# Groundhog Day



## HONEYDEW (Mar 9, 2007)

Wow beautiful and horrible at the same time


----------



## sqkcrk (Dec 10, 2005)

Nice Mike. Are those hives as tall as they were the last time I was there?


----------



## yamahawg (May 19, 2010)

Wow! Our worst storm this year was about 7" and I thought my hive had a big snow hat! I think you had me beat right there!


----------



## sqkcrk (Dec 10, 2005)

yamahawg,
Is Franklin near Towano? I should know where Franklin is. I used to live outside of Andrews.


----------



## papar (Apr 10, 2007)

hey, I like those little white hats on top of those hives!! Neat.


----------



## yamahawg (May 19, 2010)

sqkcrk said:


> yamahawg,
> Is Franklin near Towano? I should know where Franklin is. I used to live outside of Andrews.

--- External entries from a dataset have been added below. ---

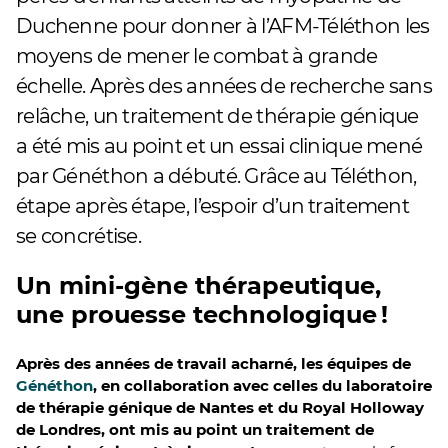
Duchenne pour donner à l’AFM-Téléthon les
moyens de mener le combat à grande
échelle. Après des années de recherche sans
relâche, un traitement de thérapie génique
a été mis au point et un essai clinique mené
par Généthon a débuté. Grâce au Téléthon,
étape après étape, l’espoir d’un traitement
se concrétise.
Un mini-gène thérapeutique,
une prouesse technologique !
Après des années de travail acharné, les équipes de
Généthon
, en collaboration avec celles du laboratoire
de thérapie génique de Nantes et du Royal Holloway
de Londres, ont mis au point un traitement de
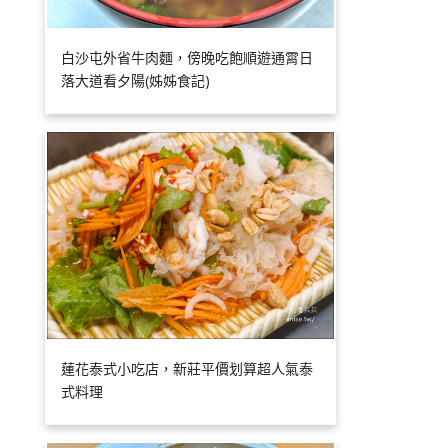
白沙屯外省牛肉麵，傍晚吃飽順遊通霄日
落大道看夕陽(姊姊食記)
蓮花泰式小吃店，新莊平價划算超人氣泰
式料理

Haven't heard of Towano actually, but it's across the mountain from Hayesville and is in Macon county. You just head east on 64 from Murphy, about 55 miles from Murphy.


----------



## Holly (Mar 15, 2010)

Nice picture. But I am glad I don't have to shovel that snow!


----------



## honeyman46408 (Feb 14, 2003)

How much you got around your hives Holly?


----------



## Holly (Mar 15, 2010)

not as much as Michael. but after I took this picture about 8-9 more inches fell. I am ready for spring!

http://www.flickr.com/photos/[email protected]/5413159733/


----------



## sqkcrk (Dec 10, 2005)

yamahawg said:


> Haven't heard of Towano actually, but it's across the mountain from Hayesville and is in Macon county. You just head east on 64 from Murphy, about 55 miles from Murphy.


Yeah, I thought so. Did I say I used to live near Andrews? Worked in Cherokee too. Guess this is PM sort of communication. Sorry guys.


----------



## sqkcrk (Dec 10, 2005)

I love yer photos Holly. We plow, we don't shovel, much.


----------



## THALL (Apr 6, 2010)

He would need a good pair of snowshoes!


----------